James Sommers returned from the war shell shocked and uneasy. All he wants now is a quiet life with no trouble, so he returns to the small village of Wychcomb St. Mary where he grew up and takes a job as the local doctor. James’ goal of keeping his head down and avoiding trouble is foiled, however, when a local charwoman is murdered.

Leo Page has spent the war spying for his country and doing whatever it takes to protect England, no matter how dirty the job. His assignments have been a lot more intense than investigating a small village murder, but there are reasons his office wants to keep an eye on this particular crime and to keep the local police away. So Leo is sent in to investigate, under the guise of a man there on holiday to study the local church architecture.

When Leo encounters James, his ruse is up fairly quickly as the men recognize each other from the war. But James has reasons he wants to see the murder solved, and he is willing to keep Leo’s secret. With James’ help, Leo begins to dig into the host of possible suspects. He figures the job should be over quickly and he will be back to his typical assignments, but Leo doesn’t count on becoming so comfortable in the village, and with James in particular. As the men begin to fall for each other, they become closer to figuring out the killer. But when another murder occurs, time is running out to learn who is behind it all.

Cat Sebastian billed Hither, Page as a gay Agatha Christie-type story and that is really a perfect description for this cozy mystery set the in the years soon after WWII. The murder takes place during a dinner party, so this is a closed-door sort of crime in that it is clear the murderer is among those attending. Along with Leo, we quickly meet the assorted locals who are involved, and there is such a charming, lovely, small village feel to the story. What I loved is watching things unveil as we slowly learn the hidden secrets of all the suspects. Nothing is quite as it seems and things are twisted up in all kinds of delicious ways that kept me engaged throughout the story just waiting to see how all the pieces would fit together. What I think adds a really fun element on top of this is that Leo doesn’t actually care about seeing justice done (in fact, he really prefers that it all just be quietly slid under the rug). His job is to keep things quiet and stop the investigation from spilling over into another case his office is handling. And for his part, James just wants to keep his head down and protect those he cares about. So I found it a bit fun that these guys aren’t really fussed about the morality of any of this and it adds an interesting element to the mystery.
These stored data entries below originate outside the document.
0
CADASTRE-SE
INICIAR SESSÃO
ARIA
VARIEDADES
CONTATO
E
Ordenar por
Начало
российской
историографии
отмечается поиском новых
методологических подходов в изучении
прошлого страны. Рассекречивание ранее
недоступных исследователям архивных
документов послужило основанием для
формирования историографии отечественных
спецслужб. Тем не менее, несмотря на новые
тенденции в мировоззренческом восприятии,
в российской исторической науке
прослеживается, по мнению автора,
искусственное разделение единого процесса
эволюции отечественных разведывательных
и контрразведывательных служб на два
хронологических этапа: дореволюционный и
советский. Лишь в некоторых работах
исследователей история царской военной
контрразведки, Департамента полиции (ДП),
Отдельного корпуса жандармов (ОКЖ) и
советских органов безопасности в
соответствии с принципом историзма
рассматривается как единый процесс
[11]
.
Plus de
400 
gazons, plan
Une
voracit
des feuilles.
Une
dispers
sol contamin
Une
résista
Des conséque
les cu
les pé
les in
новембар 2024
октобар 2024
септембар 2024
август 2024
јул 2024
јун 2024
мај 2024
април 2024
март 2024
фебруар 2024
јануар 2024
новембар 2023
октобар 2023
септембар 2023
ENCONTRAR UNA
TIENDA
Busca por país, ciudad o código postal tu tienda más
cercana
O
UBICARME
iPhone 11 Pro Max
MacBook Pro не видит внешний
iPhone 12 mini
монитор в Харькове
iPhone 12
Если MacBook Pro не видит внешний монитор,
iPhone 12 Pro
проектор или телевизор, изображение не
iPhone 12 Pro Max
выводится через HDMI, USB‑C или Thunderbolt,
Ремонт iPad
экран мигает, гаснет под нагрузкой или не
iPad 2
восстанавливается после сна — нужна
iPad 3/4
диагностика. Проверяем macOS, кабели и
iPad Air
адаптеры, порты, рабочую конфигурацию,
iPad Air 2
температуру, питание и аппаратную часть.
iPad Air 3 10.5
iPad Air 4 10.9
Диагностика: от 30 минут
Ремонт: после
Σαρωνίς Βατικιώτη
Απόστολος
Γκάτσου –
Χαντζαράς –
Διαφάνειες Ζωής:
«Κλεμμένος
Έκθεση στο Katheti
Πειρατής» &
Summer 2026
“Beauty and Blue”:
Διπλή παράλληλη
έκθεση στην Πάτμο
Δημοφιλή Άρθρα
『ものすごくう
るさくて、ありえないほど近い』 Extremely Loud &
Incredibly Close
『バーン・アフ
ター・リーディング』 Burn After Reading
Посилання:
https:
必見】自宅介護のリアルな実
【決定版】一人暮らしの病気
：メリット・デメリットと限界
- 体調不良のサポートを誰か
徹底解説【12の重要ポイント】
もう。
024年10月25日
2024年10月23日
The romance between James and Leo simmers mostly on the back burner here. It is clear that there is an attraction between the men from the start, and there is definitely some flirting and some clear intent before they actually get together. But even though things aren’t hot and heavy with their relationship, the connection between these men is incredibly clear. Cat Sebastian is always so excellent at her character development and this story is no exception. We get such an wonderful sense of both of these men, from James’ traumatic war experience to Leo never having a home or a place to belong. It is clear what brings these seemingly different men together and why they draw comfort from one another. There is something just so sweet here to see how James and Leo are able to soothe one another and provide a sense of safety and security, even as they are in the middle of a murder investigation.

Hither, Page is charming, romantic, and a clever mystery. The villagers are delightfully odd and entertaining and Leo and James are really enjoyable together. This looks to the be the first of a series, so I am really looking forward to seeing more of this couple.